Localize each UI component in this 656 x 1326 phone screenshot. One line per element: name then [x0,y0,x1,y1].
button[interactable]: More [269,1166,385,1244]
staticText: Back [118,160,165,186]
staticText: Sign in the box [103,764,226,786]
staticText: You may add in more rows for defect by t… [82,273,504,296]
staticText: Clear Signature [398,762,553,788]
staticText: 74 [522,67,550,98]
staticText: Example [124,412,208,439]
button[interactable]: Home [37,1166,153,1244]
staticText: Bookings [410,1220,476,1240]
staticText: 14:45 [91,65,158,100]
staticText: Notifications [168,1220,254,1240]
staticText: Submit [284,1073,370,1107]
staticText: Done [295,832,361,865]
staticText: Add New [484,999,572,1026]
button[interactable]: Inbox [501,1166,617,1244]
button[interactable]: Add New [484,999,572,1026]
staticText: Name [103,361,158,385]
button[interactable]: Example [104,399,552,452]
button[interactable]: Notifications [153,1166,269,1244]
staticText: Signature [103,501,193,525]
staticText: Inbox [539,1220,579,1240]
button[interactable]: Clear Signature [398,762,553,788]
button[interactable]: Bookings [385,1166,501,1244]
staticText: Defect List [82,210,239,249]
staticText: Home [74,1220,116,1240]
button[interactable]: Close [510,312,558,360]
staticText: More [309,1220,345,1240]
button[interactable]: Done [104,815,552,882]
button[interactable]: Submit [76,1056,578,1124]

**DIRECTIONS FOR THIS TASK**
Retype the material above in full, with nothing altered.

**RESPONSE TO THIS TASK**
Localize each UI component in this 656 x 1326 phone screenshot. One line per element: name then [x0,y0,x1,y1].
button[interactable]: More [269,1166,385,1244]
staticText: Back [118,160,165,186]
staticText: Sign in the box [103,764,226,786]
staticText: You may add in more rows for defect by t… [82,273,504,296]
staticText: Clear Signature [398,762,553,788]
staticText: 74 [522,67,550,98]
staticText: Example [124,412,208,439]
button[interactable]: Home [37,1166,153,1244]
staticText: Bookings [410,1220,476,1240]
staticText: 14:45 [91,65,158,100]
staticText: Notifications [168,1220,254,1240]
staticText: Submit [284,1073,370,1107]
staticText: Done [295,832,361,865]
staticText: Add New [484,999,572,1026]
button[interactable]: Inbox [501,1166,617,1244]
button[interactable]: Add New [484,999,572,1026]
staticText: Name [103,361,158,385]
button[interactable]: Example [104,399,552,452]
button[interactable]: Notifications [153,1166,269,1244]
staticText: Signature [103,501,193,525]
staticText: Inbox [539,1220,579,1240]
button[interactable]: Clear Signature [398,762,553,788]
button[interactable]: Bookings [385,1166,501,1244]
staticText: Defect List [82,210,239,249]
staticText: Home [74,1220,116,1240]
button[interactable]: Close [510,312,558,360]
staticText: More [309,1220,345,1240]
button[interactable]: Done [104,815,552,882]
button[interactable]: Submit [76,1056,578,1124]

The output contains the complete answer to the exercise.